Superposition in time


In [14]:
Q  = np.array([0.2, 0.6, 1.2, 0, 0.2, 0.8, 0, 1.6, 0.6, 0.9, 0, 0.4, 0.8, 0.2, 0])   * 1200.
tch = np.cumsum(np.random.randint(1, 4, len(Q)))

dQ = np.diff(np.hstack((0, Q)))

rw = [0.01, 10, 50, 150, 300] # m

t_ = np.linspace(0, 50, 201)

kD = 600 # m2/d
S = 0.1 # []

distances = '\nr [m] =[' + ', '.join(['{:.3g}'.format(ri) for ri in rw]) + ']'

ax0 = newfig(title='s vs time t' + distances, xlabel='t [d]', ylabel= 'drawdown [m]', xscale='linear', yscale='linear')
ax0.invert_yaxis()
ax1 = newfig(title='Q vs time t' + distances, xlabel='t [d]', ylabel= 'Q [m3/d]', xscale='linear', yscale='linear')
ax2 = newfig(title='s vs time t, for r = 50 m', xlabel='t [d]', ylabel= 'drawdown [m]', xscale='linear', yscale='linear')
ax2.invert_yaxis()

for ri in rw:
    s  = np.zeros_like(t_)
    s2 = np.zeros_like(t_)
    for tc, dQc in zip(tch, dQ):
        u = ri ** 2 * S / (4 * kD * (t_[t_ > tc] - tc))
        s[t_ > tc] += dQc/(4 * np.pi * kD) * exp1(u)
        if ri == 50.:
            ds2 = dQc / (4 * np.pi * kD) * exp1(u)
            s2[t_ > tc] += ds2
            ax2.plot(t_[t_>tc], ds2, label='tc={} d'.format(tc))            
    ax0.plot(t_, s, lw=2, label='r ={:4g} m'.format(ri))
    ax1.step(tch, np.cumsum(dQ), where='pre')
    if ri == 50.:
        ax2.plot(t_, s2, 'g', lw=2, label='total')
    
ax1.set_xlim(ax0.get_xlim())
ax0.legend()
ax2.legend()


Out[14]:
<matplotlib.legend.Legend at 0x824806fd0>

Superposition in space


In [15]:
kD = 600 * 365 # m3/y
S = 0.002

wells  = {'nw':{'x':-500., 'y':+500., 't':0.0, 'Q':600 * 365},
          'ne':{'x':+500., 'y':+500., 't':1.0, 'Q':600 * 365},
          'se':{'x':+500., 'y':-500., 't':2.0, 'Q':600 * 365},
          'sw':{'x':-500., 'y':-500., 't':3.0, 'Q':600 * 365},
        }

ax0 = newfig(title='s vs time t', ylabel= 'drawdown [m]', xscale='linear', yscale='linear')

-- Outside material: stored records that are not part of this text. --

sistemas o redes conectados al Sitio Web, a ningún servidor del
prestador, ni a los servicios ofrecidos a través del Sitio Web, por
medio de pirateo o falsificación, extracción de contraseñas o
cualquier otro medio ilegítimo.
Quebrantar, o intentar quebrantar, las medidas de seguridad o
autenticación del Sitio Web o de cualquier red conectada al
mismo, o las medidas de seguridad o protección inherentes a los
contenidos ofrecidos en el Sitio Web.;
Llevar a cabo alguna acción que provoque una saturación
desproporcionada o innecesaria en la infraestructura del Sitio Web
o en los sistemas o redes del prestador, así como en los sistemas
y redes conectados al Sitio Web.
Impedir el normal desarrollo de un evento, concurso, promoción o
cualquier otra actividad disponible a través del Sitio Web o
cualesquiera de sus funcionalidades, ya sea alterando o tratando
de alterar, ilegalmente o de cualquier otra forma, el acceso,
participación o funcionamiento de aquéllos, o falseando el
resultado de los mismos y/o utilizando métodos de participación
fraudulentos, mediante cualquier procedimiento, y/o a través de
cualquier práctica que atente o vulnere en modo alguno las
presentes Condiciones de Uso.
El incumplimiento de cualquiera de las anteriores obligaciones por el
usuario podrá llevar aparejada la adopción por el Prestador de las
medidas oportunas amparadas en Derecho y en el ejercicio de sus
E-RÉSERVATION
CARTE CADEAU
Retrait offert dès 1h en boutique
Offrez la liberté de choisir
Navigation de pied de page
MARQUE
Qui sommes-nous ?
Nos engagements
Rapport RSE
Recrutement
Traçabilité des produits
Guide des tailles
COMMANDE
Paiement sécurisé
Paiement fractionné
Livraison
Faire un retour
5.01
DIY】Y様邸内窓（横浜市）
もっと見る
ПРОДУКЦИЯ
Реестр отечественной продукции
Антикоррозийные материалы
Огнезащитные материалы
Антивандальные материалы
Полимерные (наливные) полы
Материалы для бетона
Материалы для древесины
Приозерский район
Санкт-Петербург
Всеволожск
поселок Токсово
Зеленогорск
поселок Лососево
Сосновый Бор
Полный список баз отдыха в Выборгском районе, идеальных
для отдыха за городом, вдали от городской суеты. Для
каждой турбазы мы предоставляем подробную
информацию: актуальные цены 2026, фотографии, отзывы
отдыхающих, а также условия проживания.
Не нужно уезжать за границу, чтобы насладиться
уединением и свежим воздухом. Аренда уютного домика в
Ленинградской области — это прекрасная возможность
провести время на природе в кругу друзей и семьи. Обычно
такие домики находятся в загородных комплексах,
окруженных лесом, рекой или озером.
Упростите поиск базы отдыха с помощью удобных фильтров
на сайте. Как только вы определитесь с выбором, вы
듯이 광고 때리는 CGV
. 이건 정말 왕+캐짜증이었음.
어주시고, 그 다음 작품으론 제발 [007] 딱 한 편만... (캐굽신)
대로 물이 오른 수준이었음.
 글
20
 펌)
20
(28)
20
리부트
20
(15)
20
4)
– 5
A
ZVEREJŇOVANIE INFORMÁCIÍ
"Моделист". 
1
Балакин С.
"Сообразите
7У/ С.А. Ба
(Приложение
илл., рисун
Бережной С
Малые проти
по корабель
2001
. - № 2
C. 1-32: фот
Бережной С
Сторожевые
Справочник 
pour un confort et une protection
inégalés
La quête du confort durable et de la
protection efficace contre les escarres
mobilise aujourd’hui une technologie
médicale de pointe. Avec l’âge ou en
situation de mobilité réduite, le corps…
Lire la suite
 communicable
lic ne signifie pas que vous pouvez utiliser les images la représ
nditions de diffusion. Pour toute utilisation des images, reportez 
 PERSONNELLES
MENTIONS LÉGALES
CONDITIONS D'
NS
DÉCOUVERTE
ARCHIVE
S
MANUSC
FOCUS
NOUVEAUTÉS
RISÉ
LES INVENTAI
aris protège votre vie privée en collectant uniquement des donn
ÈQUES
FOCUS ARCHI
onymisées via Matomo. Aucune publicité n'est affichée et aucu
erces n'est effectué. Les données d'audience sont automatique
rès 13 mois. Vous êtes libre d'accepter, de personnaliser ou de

t_ = np.linspace(0, 10, 501)
t_[0] = 0.5 * t_[1] # prevent zero

xp, yp, sp = 0., 0., np.zeros_like(t_)

for w in wells:
    well=wells[w] 
    r = np.sqrt((well['x'] - xp) ** 2 + (well['y'] - yp) ** 2)
    u = r ** 2 * S / (4 * kD * (t_[t_ > well['t']] - well['t']))
    sw = well['Q'] / (4 * np.pi * kD) * exp1(u)
    ax0.plot(t_[t_ > well['t']], sw, label='well[{}]'.format(w))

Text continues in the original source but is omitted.